Volkswagen

Der Glanz fehlt

Der Wandel von Volkswagen von einem Fahrzeughersteller zum softwareorientierten Mobilitätsdienstleister ist schon in vollem Gang. Glanz verbreitet der VW-Konzern aber trotz Rekordgewinns nicht.

Der Glanz fehlt

Die neue Konzernstrategie, die den Weg bis 2030 vorgibt, ist seit gut zwei Wochen bekannt. Der Wandel von Volkswagen von einem Fahrzeughersteller zum softwareorientierten Mobilitätsdienstleister indes ist schon in vollem Gang. Die Übernahme der französischen Mietwagengesellschaft Europcar, die Europas größter Autohersteller jetzt gemeinsam mit Konsortialpartnern vereinbart hat, ist ein weiterer Schritt in der angestrebten Transformation, mit der sich die Wolfsburger auch auf Veränderungen in der Nutzung von Fahrzeugen einstellen.

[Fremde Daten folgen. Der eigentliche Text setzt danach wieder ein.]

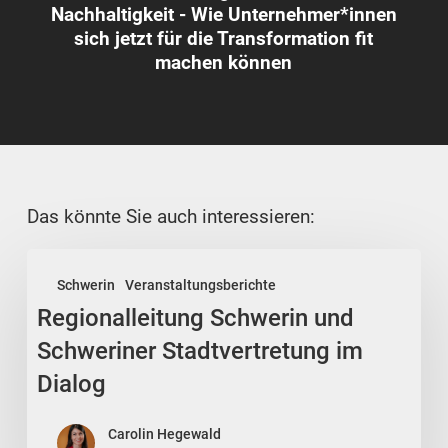
Nachhaltigkeit - Wie Unternehmer*innen
sich jetzt für die Transformation fit
machen können
Das könnte Sie auch interessieren:
Regionalleitung
Schwerin
Veranstaltungsberichte
Schwerin
Regionalleitung Schwerin und
und
Schweriner
Schweriner Stadtvertretung im
Stadtvertretung
Dialog
im
Dialog
Carolin Hegewald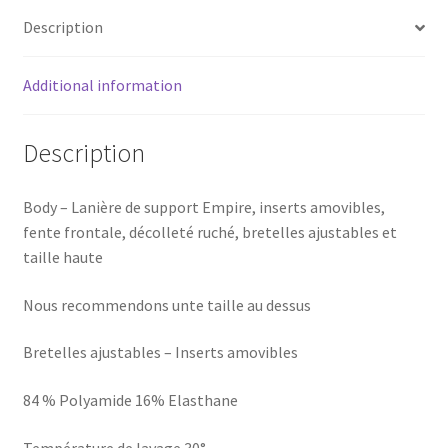
Description
Additional information
Description
Body – Lanière de support Empire, inserts amovibles,
fente frontale, décolleté ruché, bretelles ajustables et
taille haute
Nous recommendons unte taille au dessus
Bretelles ajustables – Inserts amovibles
84 % Polyamide 16% Elasthane
Température de lavage 30°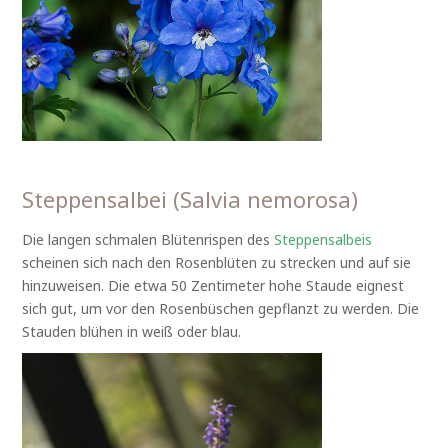
Steppensalbei (Salvia nemorosa)
Die langen schmalen Blütenrispen des
Steppensalbeis
scheinen sich nach den Rosenblüten zu strecken und auf sie
hinzuweisen. Die etwa 50 Zentimeter hohe Staude eignest
sich gut, um vor den Rosenbüschen gepflanzt zu werden. Die
Stauden blühen in weiß oder blau.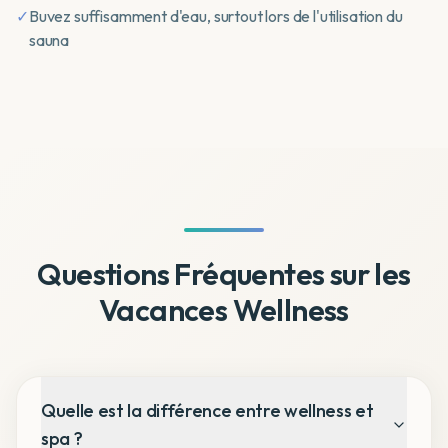
✓
Buvez suffisamment d'eau, surtout lors de l'utilisation du
sauna
Questions Fréquentes sur les
Vacances Wellness
Quelle est la différence entre wellness et
spa ?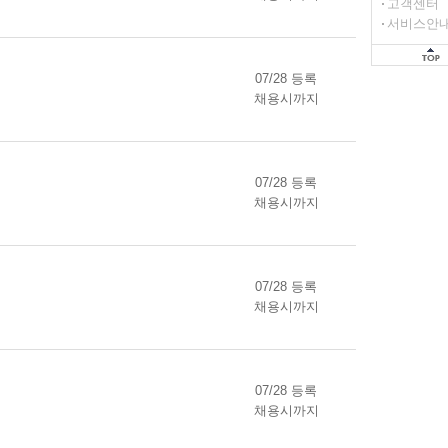
고객센터
서비스안
07/28 등록
채용시까지
07/28 등록
채용시까지
07/28 등록
채용시까지
07/28 등록
채용시까지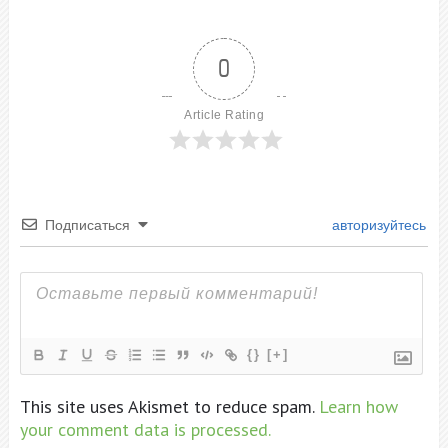
0
Article Rating
Подписаться
авторизуйтесь
{}
[+]
This site uses Akismet to reduce spam.
Learn how
your comment data is processed.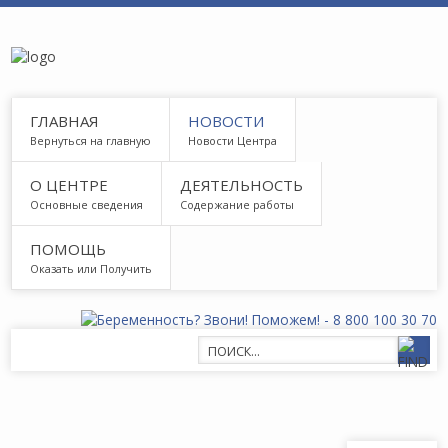
ГЛАВНАЯ
НОВОСТИ
Вернуться на главную
Новости Центра
О ЦЕНТРЕ
ДЕЯТЕЛЬНОСТЬ
Основные сведения
Содержание работы
ПОМОЩЬ
Оказать или Получить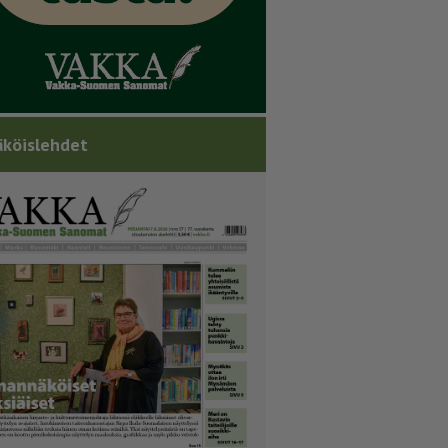
köislehdet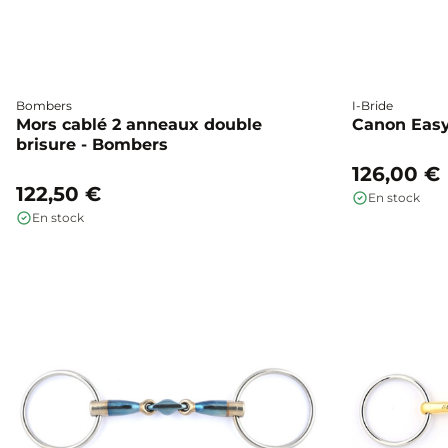
Bombers
I-Bride
Mors cablé 2 anneaux double
Canon Easy-
brisure - Bombers
126,00 €
122,50 €
En stock
En stock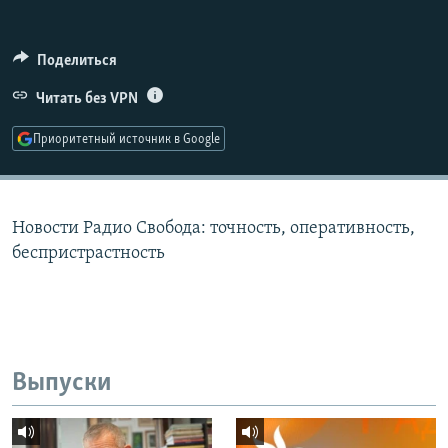
РАСПИСАНИЕ ВЕЩАНИЯ
ПОДПИШИТЕСЬ НА РАССЫЛКУ
Поделиться
Читать без VPN
СОЦИАЛЬНЫЕ СЕТИ
Приоритетный источник в Google
Новости Радио Свобода: точность, оперативность,
Все сайты РСЕ/РС
беспристрастность
Выпуски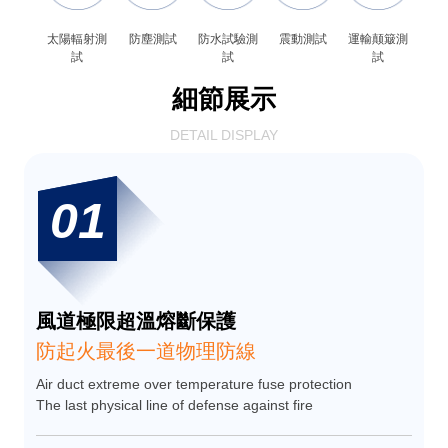
太陽輻射測
防塵測試
防水試驗測
震動測試
運輸颠簸測
試
試
試
細節展示
DETAIL DISPLAY
01
風道極限超溫熔斷保護
防起火最後一道物理防線
Air duct extreme over temperature fuse protection
The last physical line of defense against fire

Damit das Geschäft mit neuen Mobilitätsdienstleistungen wie Abo-Modellen, Mitfahrdiensten und Carsharing, dem in den kommenden Jahren schnelles Wachstum zugeschrieben wird, nachhaltig profitabel betrieben werden kann, sind Synergien gefragt – und Geschwindigkeit. Auch um das Ziel, ein führender Anbieter individueller Mobilität zu werden, schneller zu erreichen, ist Europcar mit 3500 Leihstationen in 140 Ländern und dem Flottenmanagement für Volkswagen wieder interessant geworden. Vor 15 Jahren hatte der Konzern Europcar an einen Finanzinvestor verkauft, weil das Unternehmen, das nun einschließlich Schulden und Pensionsverpflichtungen mit fast 3 Mrd. Euro bewertet wird, nicht zum Kerngeschäft passte.

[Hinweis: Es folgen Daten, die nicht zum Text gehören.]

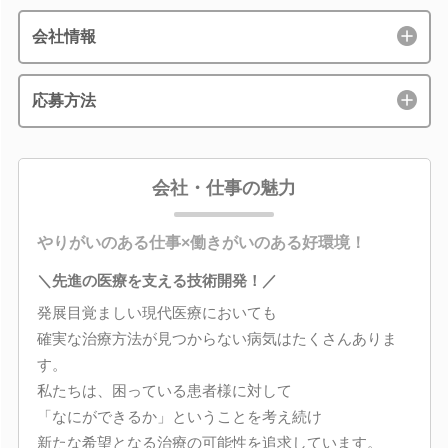
会社情報
応募方法
会社・仕事の魅力
やりがいのある仕事×働きがいのある好環境！
＼先進の医療を支える技術開発！／
発展目覚ましい現代医療においても
確実な治療方法が見つからない病気はたくさんありま
す。
私たちは、困っている患者様に対して
「なにができるか」ということを考え続け
新たな希望となる治療の可能性を追求しています。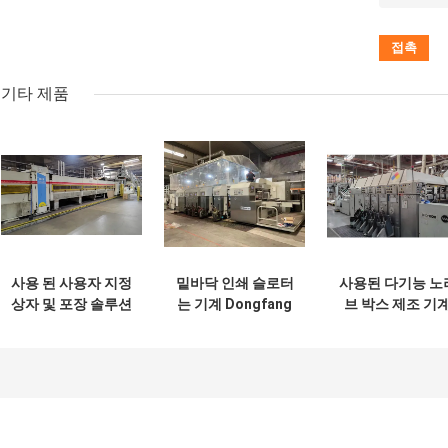
기타 제품
사용 된 사용자 지정
밑바닥 인쇄 슬로터
사용된 다기능 노
상자 및 포장 솔루션
는 기계 Dongfang
브 박스 제조 기
기계
상표
APSTARHG1628를
위한 절단기 죽습니
다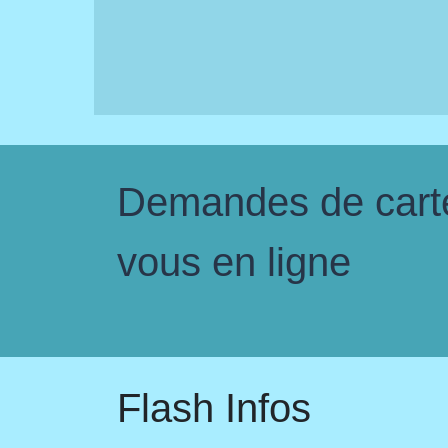
Demandes de carte 
vous en ligne
Flash Infos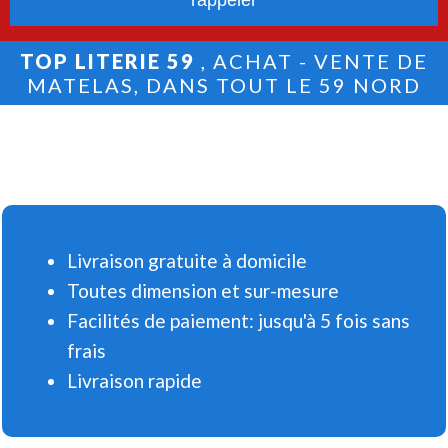
TOP LITERIE 59
, ACHAT - VENTE DE
MATELAS, DANS TOUT LE 59 NORD
Livraison gratuite à domicile
Toutes dimension et sur-mesure
Facilités de paiement: jusqu'à 5 fois sans
frais
Livraison rapide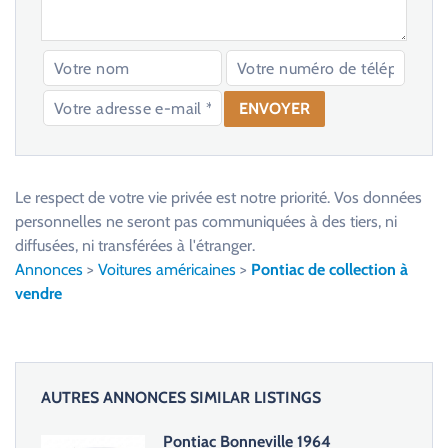
V
e
u
Le respect de votre vie privée est notre priorité. Vos données
i
personnelles ne seront pas communiquées à des tiers, ni
l
diffusées, ni transférées à l'étranger.
l
Annonces
>
Voitures américaines
>
Pontiac de collection à
e
vendre
z
l
a
i
AUTRES ANNONCES SIMILAR LISTINGS
s
s
Pontiac Bonneville 1964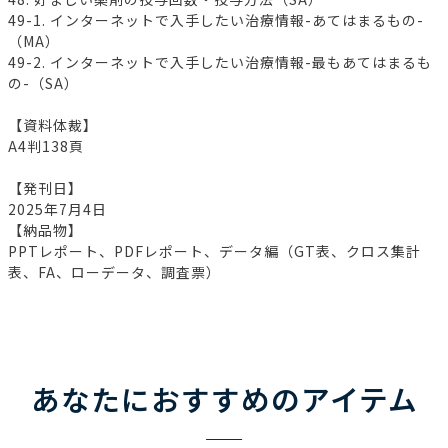
49-1. インターネットで入手したい治療情報-あてはまるもの-
（MA）
49-2. インターネットで入手したい治療情報-最もあてはまるも
の-（SA）
【資料体裁】
A4判138頁
【発刊日】
2025年7月4日
【納品物】
PPTレポート、PDFレポート、データ編（GT表、クロス集計
表、FA、ローデータ、調査票）
あなたにおすすめのアイテム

Finanziell tragen kann Volkswagen den Erwerb der Mietwagenfirma, die zu einer Mobilitätsplattform weiterentwickelt werden soll, leicht. Mit dem besten operativen Ergebnis in einem ersten Halbjahr, das von gestiegenen Auslieferungen der margenstarken Premiummarken so­wie von einem mehr als verdoppelten Gewinn der Finanzdienstleistungssparte profitierte sowie deutlichen Steigerungen bei Netto-Cash-flow und Nettoliquidität im Autobereich, hat der Konzern seinen Anspruch untermauert, den kostspieligen Wandel in den kommenden Jahren aus eigener Kraft zu stemmen.

Allerdings kam das deutlich verbesserte Ergebnis auch zu­stande, weil sich die margen­orientierte Steuerung im Konzern infolge des Chipmangels in der Autobranche vor allem auf die ertragsstarken Produkte ausrichtete und Lagerhaltung genutzt wurde. Die Engpässe in der Versorgung mit Halbleiterkomponenten sorgen weiterhin für Verunsicherung. Fragen wirft aber gerade der wichtigste Einzelmarkt China auf, in dem die führende Volumenmarke VW zuletzt Marktanteile verlor. Der anteilige operative Gewinn des Joint Ventures SAIC-VW schwächelt, die Elektrostrategie zündet noch nicht. Glanz verbreitet der VW-Konzern trotz Rekordgewinns nicht.